Douglas knew his mouth and throat were making it increasingly difficult and uncomfortable to eat, so he remembered her earlier concerns. Then, Patterson made the point that scheduling the feeding tube procedure takes time.

“I hadn’t thought of those details,” Douglas said. “But I had come to trust Stephanie and believed she was looking out for my best interests. So I agreed.”

Patterson immediately set about getting his procedure scheduled.

“It was so strange,” Douglas recalled. “Less than a week after I had the feeding tube placed, I fell apart, I could no longer swallow or eat at all. Luckily, I had the feeding tube already going. Stephanie had been completely right, and just as she’d warned, it happened fast. Because I’d gone ahead, she was able to immediately shift gears to make sure that I got the nutrition I desperately needed through the tube.”

With the tube in place, Patterson assessed his nutrition goals and helped him learn how to manage it.

Let the healing begin

Finally, Douglas’ radiation therapy was complete. He wanted nothing more than to leave behind all reminders of his battle and get back to his life.

His medical team, however, wanted him to keep the feeding tube for a while longer. He knew where he would go to talk about it.

“I went to Stephanie and I told her I absolutely needed to mentally move on and get it out of there. Period. She listened and accepted what I was saying,” Douglas said. “I appreciated that, and it did wonders for my outlook.”

The tube was removed, and Douglas knew that he could still count on Patterson’s help for the next phase of his recovery.

“She counseled me on how to relearn to eat, what to eat and how to do it safely,” Douglas said. “Today, I am able to eat, though I’m still building up to dry foods like breads. Pancakes, hot dogs, dark chicken, eggs—all on the menu. I have 80 percent of my energy back and I know Stephanie will be there to help me regain some of the 40 pounds I lost, whenever I need her.”

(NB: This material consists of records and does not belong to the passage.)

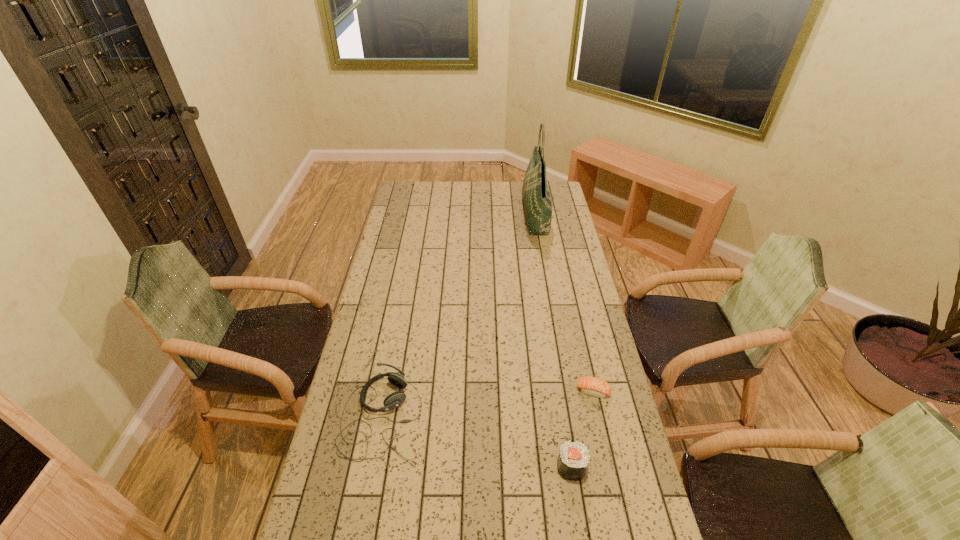 What are the coordinates of `free space between the headset and the tallest object` in the screenshot? It's located at (459, 317).

Image resolution: width=960 pixels, height=540 pixels. Identify the location of vacant space that is in between the left sushi and the shorter sushi. (583, 429).

Identify the location of free space that is in between the headset and the farther sushi. (488, 404).

Where is `vacant point located between the tallest object and the farther sushi`? vacant point located between the tallest object and the farther sushi is located at coordinates (564, 303).

Where is `vacant area between the nearer sushi and the shorter sushi`? The width and height of the screenshot is (960, 540). vacant area between the nearer sushi and the shorter sushi is located at coordinates (583, 429).

Identify the location of free space between the tallest object and the leftmost object. (459, 317).

Identify the location of free space between the taller sushi and the leftmost object. The height and width of the screenshot is (540, 960). (477, 442).

Locate an element on the screen. The width and height of the screenshot is (960, 540). free spot between the shortest object and the nearer sushi is located at coordinates (583, 429).

Locate an element on the screen. This screenshot has height=540, width=960. empty space between the tallest object and the left sushi is located at coordinates (553, 341).

At what (x,y) coordinates should I click in order to perform the action: click on object that is the third closest to the taller sushi. Please return your answer as a coordinate pair (x, y). This screenshot has width=960, height=540. Looking at the image, I should click on (536, 197).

A dietitian’s role in cancer care

“The very detailed knowledge we gain through the oncology nutrition specialty offers powerful ways to help patients outsmart cancer struggles,” Patterson said. “Even if we can’t eliminate symptoms or side effects, we can work hard to fight them. Nutrition plays a huge role in the journey, on many levels.”

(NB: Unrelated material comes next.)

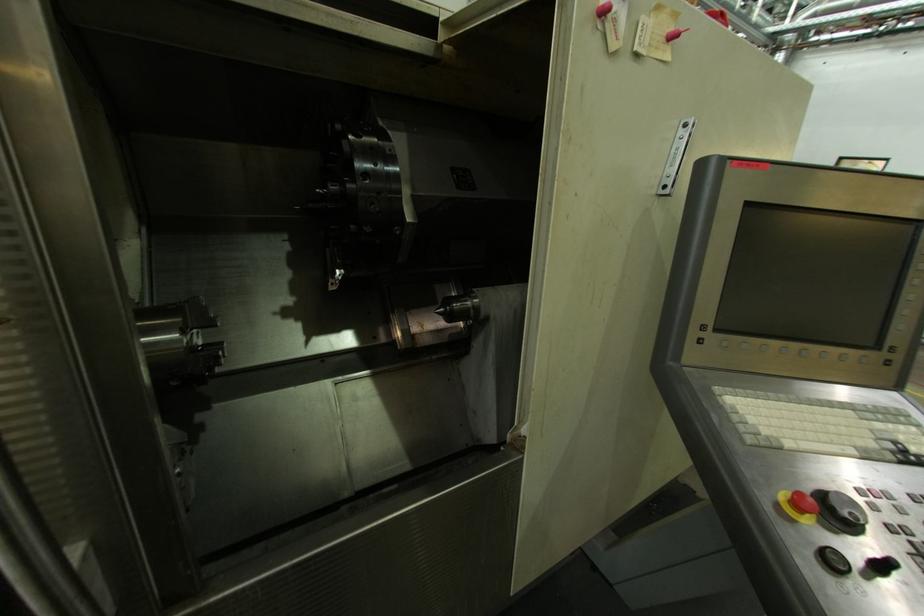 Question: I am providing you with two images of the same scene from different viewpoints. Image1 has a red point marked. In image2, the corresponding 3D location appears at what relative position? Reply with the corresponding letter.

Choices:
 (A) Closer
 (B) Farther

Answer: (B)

It turns out, Patterson explained, that cancer-preventive nutrition, cancer-specific nutrition (i.e. colon cancer versus breast cancer) and post-chemotherapy nutrition vary greatly in focus.

“If you know surgery lies ahead, we may want to beef up your protein levels to sustain you after the surgery,” she said. “If you lose part of your intestines or stomach to cancer, you must learn a whole new way of eating. If you are going through chemo, you may have sores in your mouth that makes eating painful. If you need a bone marrow transplant, food safety becomes absolutely critical. These are examples of the details we understand and can help you address.”